Lo scorso 5 luglio, durante un servizio straordinario di prevenzione e controllo del territorio, gli agenti della Squadra Volante della Questura, impegnati a garantire la sicurezza dei cittadini e il rispetto delle norme negli esercizi pubblici, hanno effettuato una serie di ispezioni nel centro cittadino. In uno dei locali ispezionati, hanno rilevato la costante presenza di soggetti pregiudicati a vario titolo, chiaramente identificati grazie ai controlli anagrafici e alle banche dati in uso alle Forze dell’Ordine.

La frequentazione abituale da parte di tali persone ha indotto la Polizia di Stato a considerare l’esercizio come un luogo di aggregazione di soggetti socialmente pericolosi, con potenziali ripercussioni sull’ordine e la sicurezza pubblica.

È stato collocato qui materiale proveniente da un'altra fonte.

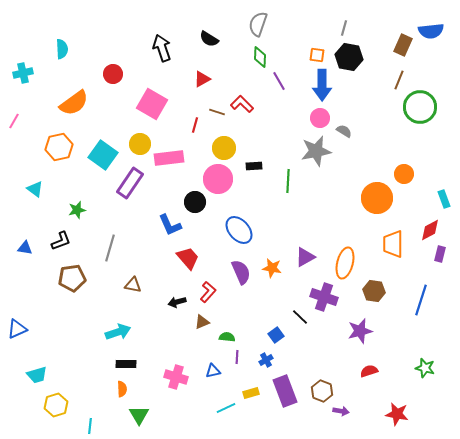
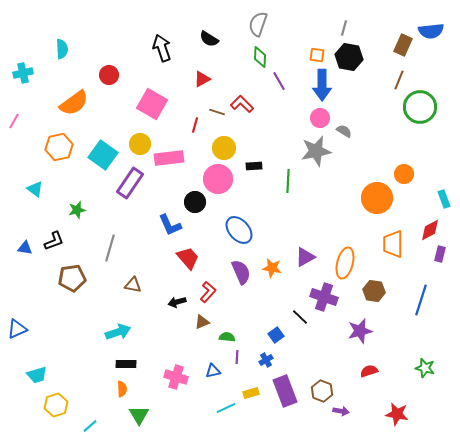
red circle at (113, 74): moved 4 px left, 1 px down
black L-shape at (61, 241): moved 7 px left
cyan line at (90, 426): rotated 42 degrees clockwise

Sulla base degli accertamenti eseguiti e in applicazione dell’art. 100 del T.U.L.P.S. (Testo Unico delle Leggi di Pubblica Sicurezza), il Questore di Cosenza, dott. Giuseppe Cannizzaro, ha emesso il decreto di sospensione della licenza. Il provvedimento mira a preservare e garantire la sicurezza della collettività, intervenendo in via rapida sui punti di criticità segnalati sul territorio.

La sospensione decorre immediatamente e rimarrà in vigore per sette giorni lavorativi, durante i quali il locale non potrà svolgere alcuna attività di somministrazione. Al termine del periodo di chiusura, l’esercizio potrà riprendere regolarmente l’attività, a condizione che vengano eliminate le condizioni di rischio accertate.

Il Questore Cannizzaro ribadisce l’impegno della Questura di Cosenza nel contrasto a ogni forma di devianza e nella tutela della sicurezza urbana, attraverso controlli mirati e misure preventive a tutela dei cittadini.